The RAB increased its territorial jurisdiction with the approval of a new constitution in July of 1971. It could now accept membership for buildings throughout all of New York City.
Also in 1976 came the settlement of a major lawsuit involving the RAB. Starting in the summer of 1975, members of local 32J initiated suit against RAB member buildings for sexual gender discrimination in that they weren’t receiving equal pay to their male peers in Local 32B. The RAB was able to help negotiate a settlement for member buildings wherein each plaintiff would receive $100 in “back pay” and by October of 1975 agreements would provide for equal pay for female members of Local 32J.
In 1978 the RAB became a multi-employer association. This eliminated the need for ratification by union membership in order for negotiated agreements to become binding on RAB members. That same year the RAB, along with other partners established of the Office of the Contract Arbitrator where future arbitrations between the parties would be held.
In 1991, Local 32BJ went on strike in 3000 apartment buildings. This strike lasted twelve days.
The RAB experienced its next major commercial building strike in 1996. It was the longest strike in the industry in the past 50 years, and lasted for 31 days, starting from January 4 and lasting until February 5. This was the longest strike for any industry in 1996 in terms of lost worker hours. However, the RAB was able to help its members maintain most of their essential building operations, keeping actual service disruptions to a minimum and, in addition, to negotiate a fair and acceptable contract settlement.
In 2000, the RAB’s residential agreements implemented a host of new programs including a 401(k) supplemental retirement savings program.
The industry suffered greatly in the attacks of September 11, 2001. 28 union members lost their lives in the tragedy, and 1,740 were left jobless.

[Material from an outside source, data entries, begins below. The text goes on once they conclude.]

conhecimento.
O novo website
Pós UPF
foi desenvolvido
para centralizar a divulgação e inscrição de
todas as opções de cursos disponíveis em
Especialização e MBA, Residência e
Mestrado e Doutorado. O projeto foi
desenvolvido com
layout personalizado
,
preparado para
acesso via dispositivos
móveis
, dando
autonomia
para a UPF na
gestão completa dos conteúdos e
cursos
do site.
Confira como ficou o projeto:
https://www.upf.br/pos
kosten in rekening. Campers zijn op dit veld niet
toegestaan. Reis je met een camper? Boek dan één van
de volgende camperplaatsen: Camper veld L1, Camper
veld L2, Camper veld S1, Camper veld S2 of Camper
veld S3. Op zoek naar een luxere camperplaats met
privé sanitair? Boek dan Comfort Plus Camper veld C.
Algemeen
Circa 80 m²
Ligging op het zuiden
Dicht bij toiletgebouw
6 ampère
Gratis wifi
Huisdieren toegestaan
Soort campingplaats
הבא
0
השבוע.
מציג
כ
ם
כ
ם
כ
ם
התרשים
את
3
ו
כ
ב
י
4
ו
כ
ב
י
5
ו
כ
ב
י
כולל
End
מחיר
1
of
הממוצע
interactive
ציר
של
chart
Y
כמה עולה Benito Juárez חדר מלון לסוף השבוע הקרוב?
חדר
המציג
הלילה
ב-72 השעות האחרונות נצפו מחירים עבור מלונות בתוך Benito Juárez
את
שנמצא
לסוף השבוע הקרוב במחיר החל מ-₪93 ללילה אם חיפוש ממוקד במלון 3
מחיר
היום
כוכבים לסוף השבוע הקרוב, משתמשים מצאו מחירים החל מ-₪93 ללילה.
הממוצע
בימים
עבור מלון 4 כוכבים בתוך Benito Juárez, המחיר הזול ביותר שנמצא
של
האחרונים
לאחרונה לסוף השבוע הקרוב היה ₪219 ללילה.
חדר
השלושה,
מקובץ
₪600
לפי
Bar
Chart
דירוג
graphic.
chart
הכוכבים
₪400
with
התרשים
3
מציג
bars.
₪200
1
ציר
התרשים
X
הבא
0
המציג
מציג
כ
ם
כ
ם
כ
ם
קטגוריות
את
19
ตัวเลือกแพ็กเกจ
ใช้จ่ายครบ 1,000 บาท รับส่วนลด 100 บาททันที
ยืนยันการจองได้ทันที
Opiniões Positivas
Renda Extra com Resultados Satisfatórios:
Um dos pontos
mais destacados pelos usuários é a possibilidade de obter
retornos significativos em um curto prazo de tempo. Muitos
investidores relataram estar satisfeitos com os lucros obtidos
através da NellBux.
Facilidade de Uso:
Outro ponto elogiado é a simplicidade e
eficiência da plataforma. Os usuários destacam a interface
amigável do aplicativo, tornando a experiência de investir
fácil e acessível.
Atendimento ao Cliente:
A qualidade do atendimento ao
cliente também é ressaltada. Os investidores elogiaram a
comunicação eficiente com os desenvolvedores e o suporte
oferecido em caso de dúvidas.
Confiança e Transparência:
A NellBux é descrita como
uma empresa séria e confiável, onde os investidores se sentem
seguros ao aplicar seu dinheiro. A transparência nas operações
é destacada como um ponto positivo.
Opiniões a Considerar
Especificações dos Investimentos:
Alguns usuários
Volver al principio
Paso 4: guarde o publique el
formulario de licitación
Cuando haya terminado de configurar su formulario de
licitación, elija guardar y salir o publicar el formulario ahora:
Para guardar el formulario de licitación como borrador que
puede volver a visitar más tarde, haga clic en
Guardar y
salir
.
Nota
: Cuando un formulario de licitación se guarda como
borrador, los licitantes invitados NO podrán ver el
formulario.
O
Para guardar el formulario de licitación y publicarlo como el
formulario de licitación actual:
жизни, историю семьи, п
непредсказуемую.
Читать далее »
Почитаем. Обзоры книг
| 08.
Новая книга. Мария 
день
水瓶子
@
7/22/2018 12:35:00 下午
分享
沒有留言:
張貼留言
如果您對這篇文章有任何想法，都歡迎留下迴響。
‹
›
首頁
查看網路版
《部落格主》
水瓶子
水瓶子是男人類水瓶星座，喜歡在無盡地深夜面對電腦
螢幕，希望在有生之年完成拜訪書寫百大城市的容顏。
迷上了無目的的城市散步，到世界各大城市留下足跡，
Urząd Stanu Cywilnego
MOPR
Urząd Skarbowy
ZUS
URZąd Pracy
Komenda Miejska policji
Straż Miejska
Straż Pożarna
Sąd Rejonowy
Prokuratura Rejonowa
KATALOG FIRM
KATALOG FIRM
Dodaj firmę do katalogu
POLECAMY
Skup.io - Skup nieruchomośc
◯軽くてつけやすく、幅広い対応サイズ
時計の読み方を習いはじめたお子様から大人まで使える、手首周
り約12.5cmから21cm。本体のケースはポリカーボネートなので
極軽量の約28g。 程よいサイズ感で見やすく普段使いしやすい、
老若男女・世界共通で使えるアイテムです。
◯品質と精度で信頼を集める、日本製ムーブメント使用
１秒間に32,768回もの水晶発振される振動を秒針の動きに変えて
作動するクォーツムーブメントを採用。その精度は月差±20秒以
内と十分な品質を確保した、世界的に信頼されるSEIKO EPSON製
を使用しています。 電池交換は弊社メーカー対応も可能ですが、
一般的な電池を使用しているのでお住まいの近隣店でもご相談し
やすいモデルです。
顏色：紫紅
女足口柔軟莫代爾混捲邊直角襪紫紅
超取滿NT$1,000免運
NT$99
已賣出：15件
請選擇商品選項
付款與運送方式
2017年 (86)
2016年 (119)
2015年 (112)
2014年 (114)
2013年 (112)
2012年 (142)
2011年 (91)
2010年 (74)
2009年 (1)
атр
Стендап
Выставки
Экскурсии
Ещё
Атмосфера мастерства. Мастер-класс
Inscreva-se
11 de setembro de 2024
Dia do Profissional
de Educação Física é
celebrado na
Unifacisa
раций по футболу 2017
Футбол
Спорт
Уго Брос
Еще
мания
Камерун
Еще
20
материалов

To cope, the parties agreed on the suspension of “bumping rights” until February of 2002, created a preferential hiring list for employees displaced as a result of the attacks, provided for the continuation of health benefits for families of the deceased as well as displaced workers, and supplemental unemployment benefits to those awaiting new positions.
In 2006 the RAB was involved in an arbitration that would soon go all the way up to the United States Supreme Court, Pyett v. The Pennsylvania Building Corp. For years, the RAB worked towards the goal of having discrimination complaints resolved through grievance and arbitration rather than through the judicial system. In 1998 it modified clauses in collective bargaining agreements to provide for the arbitration of such complaints, and also appeared as an Amicus in cases involving the “arbitrability” of discrimination complaints. In 2009 the Supreme Court held that a clear and unmistakable provision of a CBA requiring arbitration of ADEA claims is enforceable.
Also in 2008, the RAB further expanded its reach and acted in an advisory capacity in negotiations held in Washington D.C., Virginia, and Maryland. In December of 2009, Howard Rothschild was appointed President of the RAB after the sudden passing of then-President James Berg. Rothschild continues to serve as President today.
A few years later New York City and the building service industry suffered another major loss as a result of Hurricane Sandy. Losses to health, supplemental unemployment, and legal fund benefits totaled to about $1,030,000.00. The RAB again worked to extend benefits to affected employees, and avoided bumping issues in commercial buildings.
Currently the RAB sits on multiple committees and serves as a representative of the building service industry. To date, the RAB has 4,077 Commercial and Residential Building members as well as building maintenance contractor members who employ more than 20,000 members of Local 32BJ. The RAB continues to negotiate collective bargaining agreements on behalf of building owners who employ the major unions in the building service industry, which include SEIU, Local 32BJ, Local 94, IUOE, and a Craft Groups.